I'm writing a desktop app using Gnome technologies, and I reached the stage I started planning Semantic Desktop support.

After a lot of brainstorming, sketching ideas and models, writing notes and reading a lot about RDF and related topics, I finally came up with a plan draft.

The first thing I decided to do is to define the way I give URIs to resources, and this is where I'd like to hear your advice.

My program consists of two parts:

1) On the lower level, an RDF schema is defined. It's a standard set of classes and properties, possible extended by users who want more options (using a definition language translated to RDF).

2) On the high level, the user defines resources using those classes and properties.

There's no problem with the lower level, because the data model is public: Even if a user decides to add new content, she's very welcome to share it and make other people's apps have more features. The problem is with the second part. In the higher level, the user defines tasks, meetings, appointments, plans and schedules. These may be private, and the user may prefer to to have any info in the URI revealing the source of the information.

So here are the questions I have on my mind:

1) Which URI scheme should I use? I don't have a website or any web pages, so using http doesn't make sense. It also doesn't seem to make sense to use any other standard IANA-registered URI. I've been considering two options: Use some custom, my own, URI scheme name for public resources, and use a bare URN for private ones, something like this:

urn : random_name_i_made_up : some_private_resource_uuid

But I was wondering whether a custom URI scheme is a good decision, I'm open to hear ideas from you :)

2) How to hide the private resources? On one hand, it may be very useful for the URI to tell where a task came from, especially when tasks are shared and delegated between people. On the other hand, it doesn't consider privacy. Then I was thinking, can I/should I use two different URI styles depending on user settings? This would create some inconsistency. I'm not sure what to do here, since I don't have any experience with URIs. Hopefully you have some advice for me.

Was it helpful?

Solution

1) Which URI scheme should I use?

I would advise the standard urn:uuid: followed by your resource UUID. Using standards is generally to be preferred over home-grown solutions!

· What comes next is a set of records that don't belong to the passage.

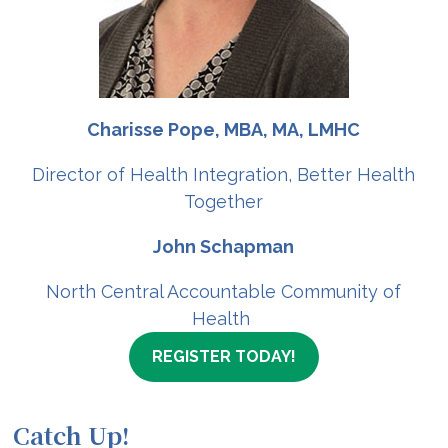
Charisse Pope, MBA, MA, LMHC
Director of Health Integration, Better Health
Together
John Schapman
North Central Accountable Community of
Health
REGISTER TODAY!
Catch Up!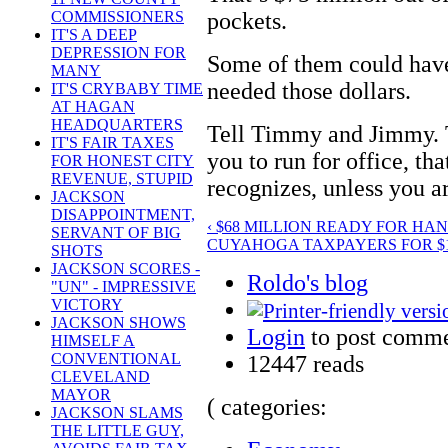
pockets.
COMMISSIONERS
IT'S A DEEP
DEPRESSION FOR
Some of them could have 
MANY
needed those dollars.
IT'S CRYBABY TIME
AT HAGAN
HEADQUARTERS
Tell Timmy and Jimmy. T
IT'S FAIR TAXES
you to run for office, tha
FOR HONEST CITY
REVENUE, STUPID
recognizes, unless you ar
JACKSON
DISAPPOINTMENT,
‹ $68 MILLION READY FOR HA
SERVANT OF BIG
CUYAHOGA TAXPAYERS FOR $16
SHOTS
JACKSON SCORES -
Roldo's blog
"UN" - IMPRESSIVE
VICTORY
JACKSON SHOWS
Login
to post comm
HIMSELF A
CONVENTIONAL
12447 reads
CLEVELAND
MAYOR
( categories:
JACKSON SLAMS
THE LITTLE GUY,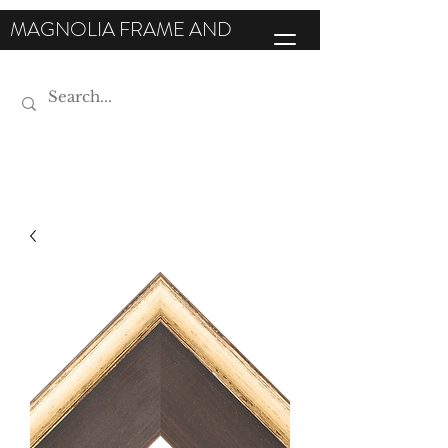
MAGNOLIA FRAME AND
MOULDING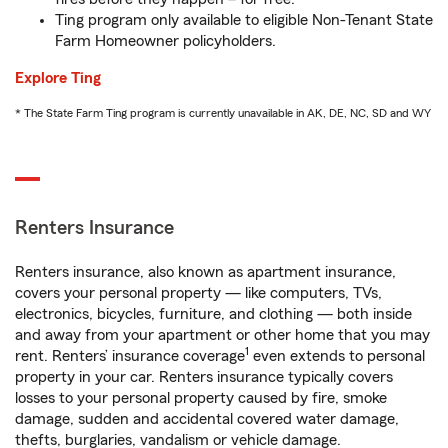
Ting program only available to eligible Non-Tenant State
Farm Homeowner policyholders.
Explore Ting
* The State Farm Ting program is currently unavailable in AK, DE, NC, SD and WY
Renters Insurance
Renters insurance, also known as apartment insurance,
covers your personal property — like computers, TVs,
electronics, bicycles, furniture, and clothing — both inside
and away from your apartment or other home that you may
1
rent. Renters’ insurance coverage
even extends to personal
property in your car. Renters insurance typically covers
losses to your personal property caused by fire, smoke
damage, sudden and accidental covered water damage,
thefts, burglaries, vandalism or vehicle damage.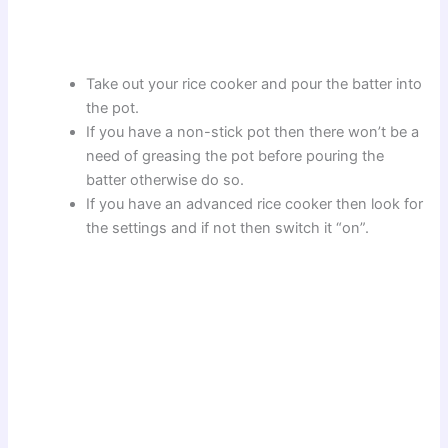
Take out your rice cooker and pour the batter into
the pot.
If you have a non-stick pot then there won’t be a
need of greasing the pot before pouring the
batter otherwise do so.
If you have an advanced rice cooker then look for
the settings and if not then switch it “on”.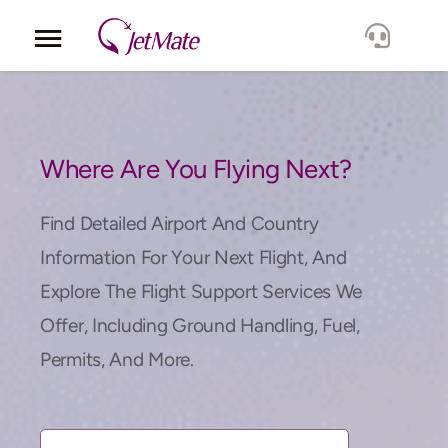
Corporate
Services
Where Are You Flying Next?
Fleet
Find Detailed Airport And Country
Information For Your Next Flight, And
Locations
Explore The Flight Support Services We
Offer, Including Ground Handling, Fuel,
Lang.
Permits, And More.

2) How to hide the private resources?

Don't use different identifier schemes. Trying to bake authorization and access control into the identity scheme is mixing the layers in a way that's bound to cause you pain in the future. For example, what happens if a user makes some currently private content (e.g. a draft) into public (it's now in its publishable form)?

Have a single, uniform identifier solution, then provide one or more services that may or may not resolve a given identifier to a document, depending on context (user identity, metadata about the content itself, etc etc). Yes this is much like an HTTP server would do, so you may want to reconsider whether to have an embedded HTTP service in your architecture. If not, the service you need will have many similarities to HTTP, you just need to be clear the circumstances in which an identifier may be resolved to a document, what happens when that is either not possible or not permitted, etc.

You may also want to consider where you're going to add the most value. Re-inventing the basic service access protocols may be a fun exercise, but your users may get more value if you re-use standard components at the basic service level, and concentrate instead on innovating and adding features once the user actually has access to the content objects.